** Opening STORED DATA block **

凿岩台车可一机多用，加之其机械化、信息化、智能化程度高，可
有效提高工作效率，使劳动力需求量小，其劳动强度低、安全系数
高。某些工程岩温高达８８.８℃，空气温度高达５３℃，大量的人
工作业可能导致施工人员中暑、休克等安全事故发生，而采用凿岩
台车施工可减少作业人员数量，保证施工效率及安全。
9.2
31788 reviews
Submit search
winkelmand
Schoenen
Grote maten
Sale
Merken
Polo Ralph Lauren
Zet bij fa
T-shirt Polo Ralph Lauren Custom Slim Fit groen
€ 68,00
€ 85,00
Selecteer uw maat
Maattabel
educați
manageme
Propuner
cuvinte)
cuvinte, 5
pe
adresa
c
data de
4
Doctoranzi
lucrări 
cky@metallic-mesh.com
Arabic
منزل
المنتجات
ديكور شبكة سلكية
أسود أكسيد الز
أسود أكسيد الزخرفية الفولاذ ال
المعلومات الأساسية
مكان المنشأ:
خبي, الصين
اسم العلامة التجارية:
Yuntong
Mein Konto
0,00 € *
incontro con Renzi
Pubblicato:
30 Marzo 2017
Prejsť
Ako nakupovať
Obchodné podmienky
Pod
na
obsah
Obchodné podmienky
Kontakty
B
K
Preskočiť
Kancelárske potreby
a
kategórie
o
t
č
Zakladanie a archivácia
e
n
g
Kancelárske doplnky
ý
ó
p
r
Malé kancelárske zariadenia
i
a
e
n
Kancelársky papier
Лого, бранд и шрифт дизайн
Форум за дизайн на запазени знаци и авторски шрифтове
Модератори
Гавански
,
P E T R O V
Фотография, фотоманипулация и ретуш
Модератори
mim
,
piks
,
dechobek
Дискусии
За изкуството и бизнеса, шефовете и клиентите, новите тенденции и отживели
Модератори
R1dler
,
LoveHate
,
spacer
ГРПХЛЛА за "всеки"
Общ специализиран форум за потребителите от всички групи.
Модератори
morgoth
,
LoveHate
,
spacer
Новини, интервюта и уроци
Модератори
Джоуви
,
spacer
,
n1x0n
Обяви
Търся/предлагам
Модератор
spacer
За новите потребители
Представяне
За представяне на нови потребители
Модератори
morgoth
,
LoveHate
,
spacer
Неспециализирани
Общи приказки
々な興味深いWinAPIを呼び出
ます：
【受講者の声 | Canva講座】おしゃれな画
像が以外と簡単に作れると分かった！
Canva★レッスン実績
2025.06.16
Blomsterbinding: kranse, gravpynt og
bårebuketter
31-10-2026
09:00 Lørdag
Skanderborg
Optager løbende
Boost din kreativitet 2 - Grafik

** Closing STORED DATA block **

WHAT THE TASK REQUIRES: Could you return, word for word, only the lines running from the first line of the material above to the line that contains "P E T R O V", inclusive?

RESPONSE AREA:
凿岩台车可一机多用，加之其机械化、信息化、智能化程度高，可
有效提高工作效率，使劳动力需求量小，其劳动强度低、安全系数
高。某些工程岩温高达８８.８℃，空气温度高达５３℃，大量的人
工作业可能导致施工人员中暑、休克等安全事故发生，而采用凿岩
台车施工可减少作业人员数量，保证施工效率及安全。
9.2
31788 reviews
Submit search
winkelmand
Schoenen
Grote maten
Sale
Merken
Polo Ralph Lauren
Zet bij fa
T-shirt Polo Ralph Lauren Custom Slim Fit groen
€ 68,00
€ 85,00
Selecteer uw maat
Maattabel
educați
manageme
Propuner
cuvinte)
cuvinte, 5
pe
adresa
c
data de
4
Doctoranzi
lucrări 
cky@metallic-mesh.com
Arabic
منزل
المنتجات
ديكور شبكة سلكية
أسود أكسيد الز
أسود أكسيد الزخرفية الفولاذ ال
المعلومات الأساسية
مكان المنشأ:
خبي, الصين
اسم العلامة التجارية:
Yuntong
Mein Konto
0,00 € *
incontro con Renzi
Pubblicato:
30 Marzo 2017
Prejsť
Ako nakupovať
Obchodné podmienky
Pod
na
obsah
Obchodné podmienky
Kontakty
B
K
Preskočiť
Kancelárske potreby
a
kategórie
o
t
č
Zakladanie a archivácia
e
n
g
Kancelárske doplnky
ý
ó
p
r
Malé kancelárske zariadenia
i
a
e
n
Kancelársky papier
Лого, бранд и шрифт дизайн
Форум за дизайн на запазени знаци и авторски шрифтове
Модератори
Гавански
,
P E T R O V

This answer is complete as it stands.